Transient gain adjustment in the inferior colliculus is serotonin- and calcium-dependent.

In the inferior colliculus (IC), a brief period of acoustic conditioning can transiently enhance evoked discharge rate. The cellular basis of this phenomenon was assessed with whole cell current-clamp recordings in a gerbil IC brain slice preparation. The current needed to elicit a single action potential was first established for each neuron. A 5s synaptic stimulus train was delivered to the lateral lemniscus (LL), and followed immediately by the initial current pulse to assess a change in postsynaptic gain. The majority of IC neurons (66%) displayed an increase in current-evoked action potentials (Positive Gain). Despite the blockade of ionotropic glutamate receptors, this effect was correlated with membrane depolarization that occurred during the synaptic train.
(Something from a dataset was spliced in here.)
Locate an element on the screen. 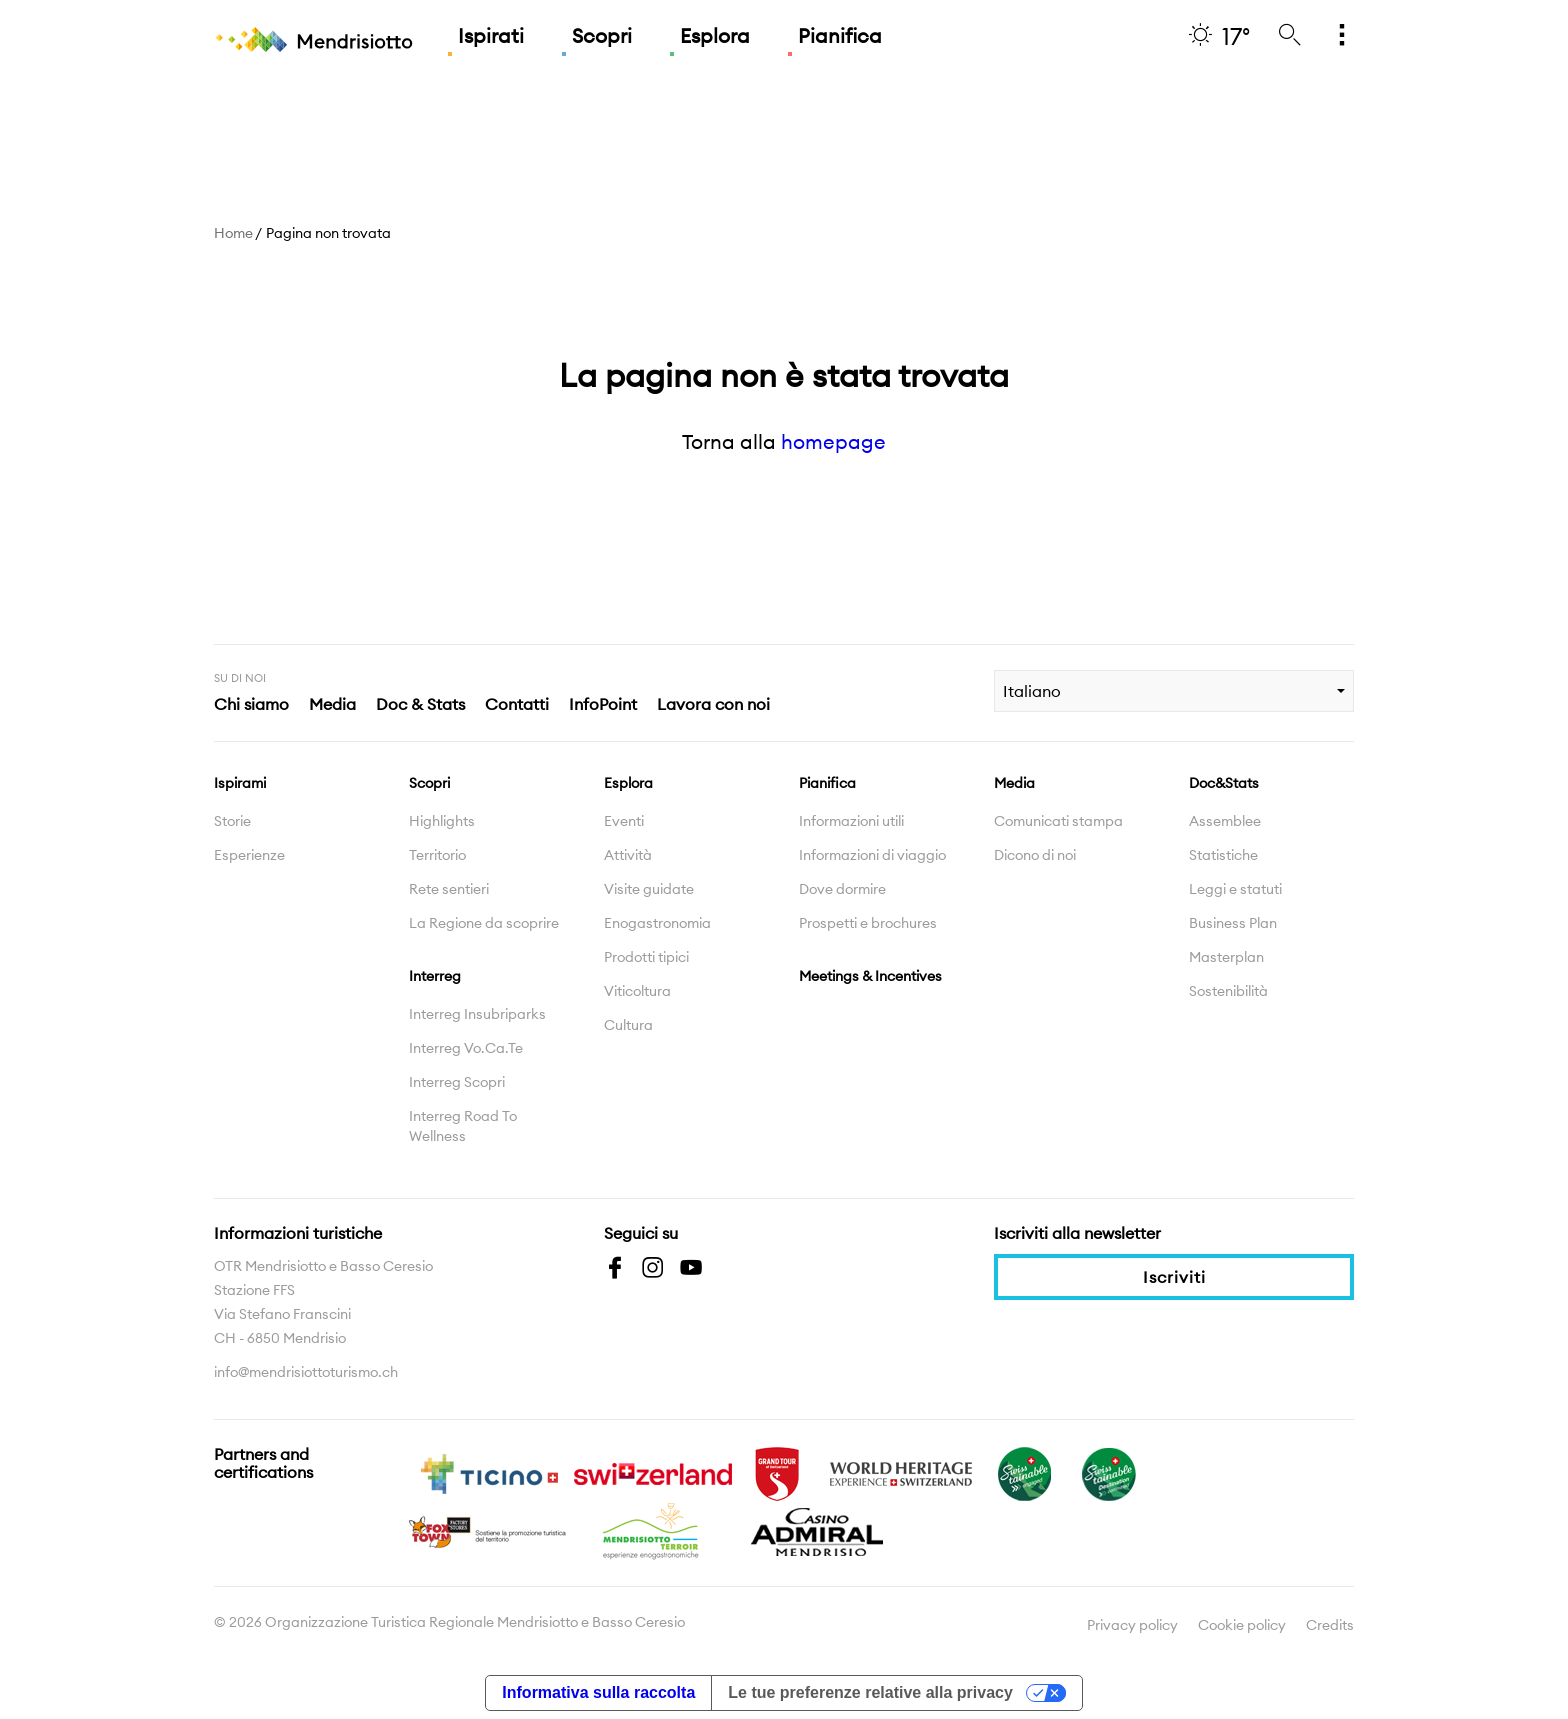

The postsynaptic mechanism for positive gain was examined by selective blockade of specific neurotransmitter receptors. Gain in action potentials was enhanced by antagonists of metabotropic glutamate, acetylcholine, GABA(A) and glycine receptors. In contrast, the gain was blocked or reduced by an antagonist to ionotropic serotonin receptors (5-HT(3)R). Blocking voltage-activated calcium channels with verapamil also reduced the effect. These results suggest that 5-HT(3)R activation, coupled with increased intracellular calcium, can transiently alter postsynaptic excitability in IC neurons.